I have a table with the following columns: name - course1 - course2 - course3. Two rows look like this:
John - physics - math - art
Sara - math - chemistry - psychology
Now John has been expelled from the math class and I want to replace "math" with "none" on his row.
When I look for a solution I find things like this:
UPDATE tableName SET `course1` = 'none' WHERE `name`='John' AND `course1`='math';
That could be useful if I knew the column where 'math' was recorded for John. But that word can be under any column. What I need is something like this:
sql_query="find the row where name
='John' and then find the column where we have the word 'math' and only there replace 'math' with 'none'.
Can you kindly help me with this?
CodePudding user response:
In this case, I think there is no other way besides evaluating each column, like this:
update
my_table
set
course1 = if(course1 = 'math', 'none', course1),
course2 = if(course2 = 'math', 'none', course2),
course3 = if(course3 = 'math', 'none', course3)
where
name = 'John';
CodePudding user response:
First of all, if your table i.e tbl_Student don't have an ID which is a Primary Key you are in big trouble, I am recommending you to have something like this, again I don't know what you are storing so keep in mind change it to what you need, but with a Primary Key: please also note I have some changes for your table structure as well, I am starting with the simplest one
tbl_Student
--------------------
sid sName cName
--------------------
1 Shaho Math
2 Awat Physics
now, I want to change Shaho's cName to anything, in your case 'none' use this.

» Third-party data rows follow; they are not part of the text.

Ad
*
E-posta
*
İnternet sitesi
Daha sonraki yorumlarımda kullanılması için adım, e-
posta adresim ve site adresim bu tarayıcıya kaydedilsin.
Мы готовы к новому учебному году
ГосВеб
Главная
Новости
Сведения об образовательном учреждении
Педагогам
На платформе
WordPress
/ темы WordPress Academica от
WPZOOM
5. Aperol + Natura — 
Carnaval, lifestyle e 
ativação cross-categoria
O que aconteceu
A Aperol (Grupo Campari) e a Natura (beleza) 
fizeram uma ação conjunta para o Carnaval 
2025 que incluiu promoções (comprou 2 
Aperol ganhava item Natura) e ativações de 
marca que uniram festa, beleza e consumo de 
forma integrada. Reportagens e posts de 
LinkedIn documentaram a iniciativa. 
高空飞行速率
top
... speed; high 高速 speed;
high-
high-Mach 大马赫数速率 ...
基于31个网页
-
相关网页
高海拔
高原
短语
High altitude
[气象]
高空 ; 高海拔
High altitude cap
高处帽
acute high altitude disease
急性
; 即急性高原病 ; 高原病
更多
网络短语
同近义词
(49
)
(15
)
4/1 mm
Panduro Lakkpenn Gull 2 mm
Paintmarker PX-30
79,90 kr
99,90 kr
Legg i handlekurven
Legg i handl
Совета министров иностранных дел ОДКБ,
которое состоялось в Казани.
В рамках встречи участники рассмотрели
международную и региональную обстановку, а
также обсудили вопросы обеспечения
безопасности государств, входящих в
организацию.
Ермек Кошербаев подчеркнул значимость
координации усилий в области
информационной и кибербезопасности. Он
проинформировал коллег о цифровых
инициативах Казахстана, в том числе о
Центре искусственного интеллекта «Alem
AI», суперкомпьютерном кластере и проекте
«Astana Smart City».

update tbl_Student set cName = 'none' where sid = '1'
because sid is a Primary Key you don't have to worry about duplicate here, since the Primary Key has two main characteristics Not Null and No Duplicate:
let me change some structure for you if you see in your provided example, the courses starts from One to unknown, might be two, or three or 10 you can do c1,c2,c3...c10, but it is not a good practice, since you are using a relational database, we can use that, let me show you an example:
tbl_Student
--------------------
sid sName
--------------------
1 Shaho
2 Awat
tbl_Course
--------------------
cid cName
--------------------
1 Math
2 Physics
here is the inner table
tbl_StudentCourse
--------------------
scid sid cid
--------------------
1 1 1
2 1 1
3 2 1
As you see you can have almost any course assigned to a specific student, but How I can get information for a student since they don't have a direct connection between tables?

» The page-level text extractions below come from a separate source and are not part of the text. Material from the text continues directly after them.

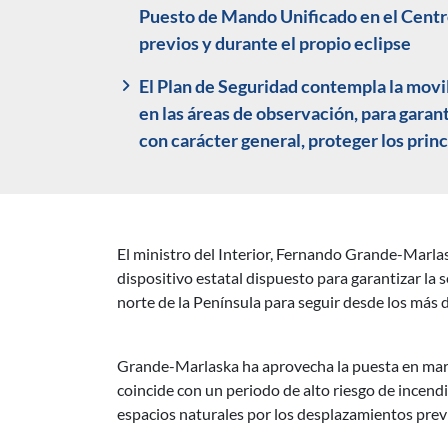
Puesto de Mando Unificado en el Centro
previos y durante el propio eclipse
El Plan de Seguridad contempla la movil
en las áreas de observación, para garant
con carácter general, proteger los prin
El ministro del Interior, Fernando Grande-Marla
Descripción noticia
dispositivo estatal dispuesto para garantizar la 
norte de la Península para seguir desde los más d
Grande-Marlaska ha aprovecha la puesta en mar
coincide con un periodo de alto riesgo de incend
espacios naturales por los desplazamientos previ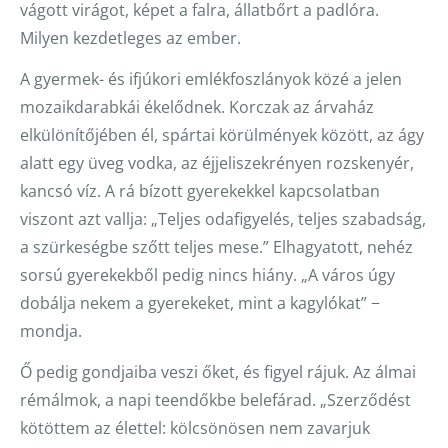
vágott virágot, képet a falra, állatbőrt a padlóra.
Milyen kezdetleges az ember.
A gyermek- és ifjúkori emlékfoszlányok közé a jelen
mozaikdarabkái ékelődnek. Korczak az árvaház
elkülönítőjében él, spártai körülmények között, az ágy
alatt egy üveg vodka, az éjjeliszekrényen rozskenyér,
kancsó víz. A rá bízott gyerekekkel kapcsolatban
viszont azt vallja: „Teljes odafigyelés, teljes szabadság,
a szürkeségbe szőtt teljes mese.” Elhagyatott, nehéz
sorsú gyerekekből pedig nincs hiány. „A város úgy
dobálja nekem a gyerekeket, mint a kagylókat” −
mondja.
Ő pedig gondjaiba veszi őket, és figyel rájuk. Az álmai
rémálmok, a napi teendőkbe belefárad. „Szerződést
kötöttem az élettel: kölcsönösen nem zavarjuk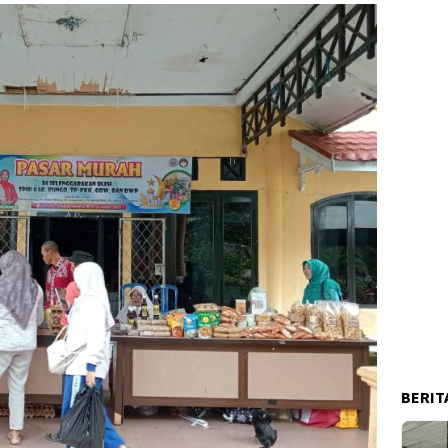
BERIT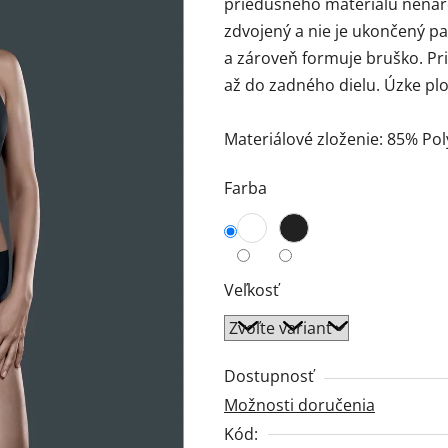
priedušného materiálu nenáro
0,0
zdvojený a nie je ukončený p
z
a zároveň formuje bruško. P
5
až do zadného dielu. Úzke pl
hviezdičiek.
Materiálové zloženie: 85% Po
Farba
Veľkosť
Dostupnosť
Možnosti doručenia
Kód: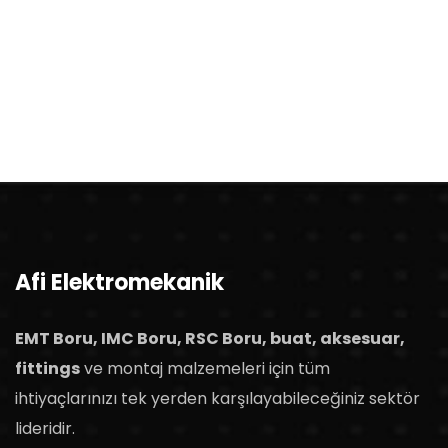
Afi Elektromekanik
EMT Boru, IMC Boru, RSC Boru, buat, aksesuar,
fittings
ve montaj malzemeleri için tüm
ihtiyaçlarınızı tek yerden karşılayabileceğiniz sektör
lideridir.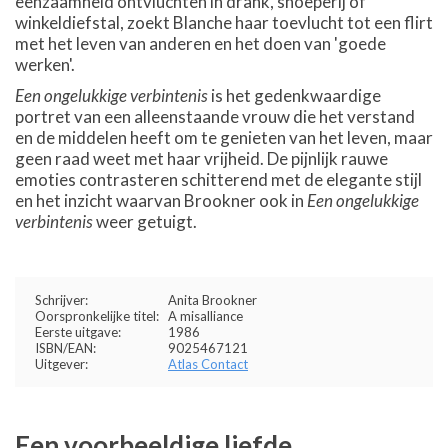
eenzaamheid ontvluchten in drank, snoeperij of
winkeldiefstal, zoekt Blanche haar toevlucht tot een flirt
met het leven van anderen en het doen van 'goede
werken'.
Een ongelukkige verbintenis
is het gedenkwaardige
portret van een alleenstaande vrouw die het verstand
en de middelen heeft om te genieten van het leven, maar
geen raad weet met haar vrijheid. De pijnlijk rauwe
emoties contrasteren schitterend met de elegante stijl
en het inzicht waarvan Brookner ook in
Een ongelukkige
verbintenis
weer getuigt.
Schrijver:
Anita Brookner
Oorspronkelijke titel:
A misalliance
Eerste uitgave:
1986
ISBN/EAN:
9025467121
Uitgever:
Atlas Contact
Een voorbeeldige liefde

well, we have one, the inner table tbl_StudentCourse which connects both of them, so, here we can use the join techniques to get whatever information we want, I want to select sid, sName, came for student one
SELECT tbl_student.sid, tbl_student.sName, tbl_course.cName from tbl_student left join tbl_studentcourse on (tbl_student.sid = tbl_studentcourse.sid) left join tbl_course on (tbl_course.cid = tbl_studentcourse.cid) where tbl_student.sid = 1
if you want all students:
SELECT tbl_student.sid, tbl_student.sName, tbl_course.cName from tbl_student left join tbl_studentcourse on (tbl_student.sid = tbl_studentcourse.sid) left join tbl_course on (tbl_course.cid = tbl_studentcourse.cid);
So, we are using this, why we don't use names or courses?
well, the answer for this is the process on string is much slower rather than the number, and you still might get duplicate values.

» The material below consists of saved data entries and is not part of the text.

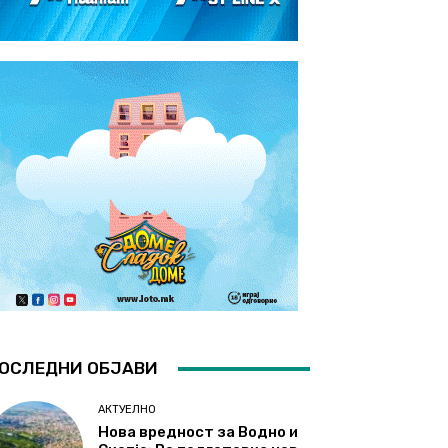
ОСЛЕДНИ ОБЈАВИ
АКТУЕЛНО
Нова вредност за Водно и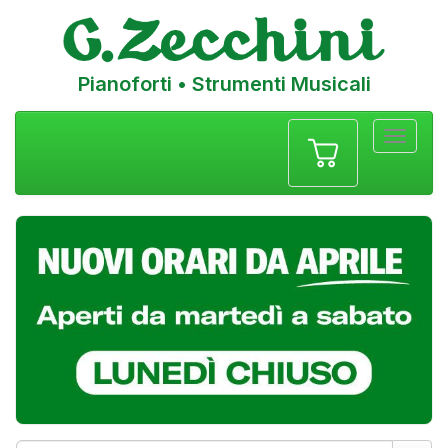
Pianoforti • Strumenti Musicali
Menu
navigazione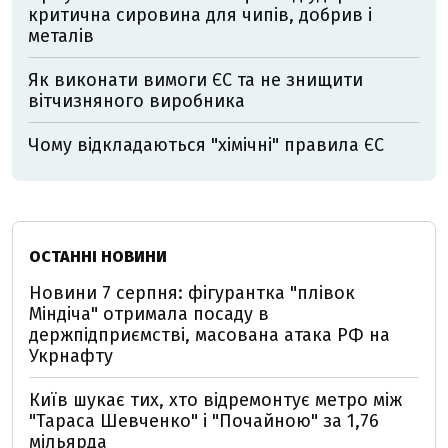
критична сировина для чипів, добрив і
металів
Як виконати вимоги ЄС та не знищити
вітчизняного виробника
Чому відкладаються "хімічні" правила ЄС
ОСТАННІ НОВИНИ
Новини 7 серпня: фігурантка "плівок
Міндіча" отримала посаду в
держпідприємстві, масована атака РФ на
Укрнафту
Київ шукає тих, хто відремонтує метро між
"Тараса Шевченко" і "Почайною" за 1,76
мільярда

On the other hand, using a Key that is not null and not duplicated will change the entire game for us. the other of using relational one is each student is now unique, each Course is now unique, you just assign which student has which course, also if you see just from looking, all other operation now is easier, do you want to update student name? then update it.
My advice is to use Relational, if you don't then go back to Excel just kidding.